Prompt >> Could you set down exactly the lines in the records below between the line holding "The key limitation is on OPL's side. If you" and the line holding "lf never managed", inclusive?

+===+

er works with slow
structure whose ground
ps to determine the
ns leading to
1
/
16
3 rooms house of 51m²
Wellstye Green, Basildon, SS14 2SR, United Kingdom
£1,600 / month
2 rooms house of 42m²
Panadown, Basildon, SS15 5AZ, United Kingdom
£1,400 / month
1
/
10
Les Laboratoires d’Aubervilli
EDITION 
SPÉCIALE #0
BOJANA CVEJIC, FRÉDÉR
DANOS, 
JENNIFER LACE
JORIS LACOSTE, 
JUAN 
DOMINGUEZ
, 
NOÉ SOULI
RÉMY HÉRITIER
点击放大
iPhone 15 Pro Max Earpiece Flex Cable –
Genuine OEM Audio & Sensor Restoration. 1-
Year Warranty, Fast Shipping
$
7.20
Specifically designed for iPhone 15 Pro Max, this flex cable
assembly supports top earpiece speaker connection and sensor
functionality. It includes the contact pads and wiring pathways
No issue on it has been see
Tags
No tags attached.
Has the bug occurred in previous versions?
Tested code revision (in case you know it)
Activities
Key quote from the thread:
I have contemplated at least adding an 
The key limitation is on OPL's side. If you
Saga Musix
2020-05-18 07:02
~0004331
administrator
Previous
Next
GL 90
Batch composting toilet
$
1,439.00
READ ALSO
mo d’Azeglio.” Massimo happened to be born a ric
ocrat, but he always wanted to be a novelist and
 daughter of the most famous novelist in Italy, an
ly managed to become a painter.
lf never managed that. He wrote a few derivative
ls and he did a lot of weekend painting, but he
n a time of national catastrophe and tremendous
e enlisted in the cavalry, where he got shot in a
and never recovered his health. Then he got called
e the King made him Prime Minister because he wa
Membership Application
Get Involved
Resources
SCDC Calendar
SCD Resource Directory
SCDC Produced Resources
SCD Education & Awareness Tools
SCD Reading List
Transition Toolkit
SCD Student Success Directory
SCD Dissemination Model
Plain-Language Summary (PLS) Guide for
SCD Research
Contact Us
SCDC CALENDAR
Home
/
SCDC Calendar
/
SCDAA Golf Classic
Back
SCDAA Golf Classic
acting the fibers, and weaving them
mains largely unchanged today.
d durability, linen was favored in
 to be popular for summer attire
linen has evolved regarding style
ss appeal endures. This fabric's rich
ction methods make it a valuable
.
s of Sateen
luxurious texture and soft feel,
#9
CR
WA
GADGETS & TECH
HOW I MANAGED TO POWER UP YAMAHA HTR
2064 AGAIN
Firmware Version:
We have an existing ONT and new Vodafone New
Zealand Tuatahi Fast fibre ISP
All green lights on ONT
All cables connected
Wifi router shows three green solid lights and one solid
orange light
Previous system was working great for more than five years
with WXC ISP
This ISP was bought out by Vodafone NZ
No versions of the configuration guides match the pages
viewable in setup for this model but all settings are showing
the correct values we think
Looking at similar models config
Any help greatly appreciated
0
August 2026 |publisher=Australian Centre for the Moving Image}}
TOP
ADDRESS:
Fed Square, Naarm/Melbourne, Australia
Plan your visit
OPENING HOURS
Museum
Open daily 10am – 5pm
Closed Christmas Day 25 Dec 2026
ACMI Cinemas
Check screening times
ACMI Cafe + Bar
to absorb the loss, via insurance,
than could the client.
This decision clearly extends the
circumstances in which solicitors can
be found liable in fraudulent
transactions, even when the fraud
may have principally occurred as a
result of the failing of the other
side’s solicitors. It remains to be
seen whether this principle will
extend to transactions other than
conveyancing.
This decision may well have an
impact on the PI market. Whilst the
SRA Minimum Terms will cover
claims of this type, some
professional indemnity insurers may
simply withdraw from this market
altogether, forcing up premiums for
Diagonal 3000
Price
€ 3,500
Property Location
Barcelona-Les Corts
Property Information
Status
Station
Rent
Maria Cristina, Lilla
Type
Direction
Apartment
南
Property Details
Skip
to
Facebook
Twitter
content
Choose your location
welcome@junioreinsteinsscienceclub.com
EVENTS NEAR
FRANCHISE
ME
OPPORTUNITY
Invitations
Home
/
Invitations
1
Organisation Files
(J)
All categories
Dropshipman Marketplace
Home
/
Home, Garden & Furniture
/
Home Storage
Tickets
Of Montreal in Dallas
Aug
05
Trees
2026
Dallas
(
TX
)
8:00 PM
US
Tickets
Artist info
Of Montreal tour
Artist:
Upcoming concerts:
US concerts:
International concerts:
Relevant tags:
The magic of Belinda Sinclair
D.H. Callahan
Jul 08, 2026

+===+

Written solution >>
The key limitation is on OPL's side. If you
Saga Musix
2020-05-18 07:02
~0004331
administrator
Previous
Next
GL 90
Batch composting toilet
$
1,439.00
READ ALSO
mo d’Azeglio.” Massimo happened to be born a ric
ocrat, but he always wanted to be a novelist and
 daughter of the most famous novelist in Italy, an
ly managed to become a painter.
lf never managed that. He wrote a few derivative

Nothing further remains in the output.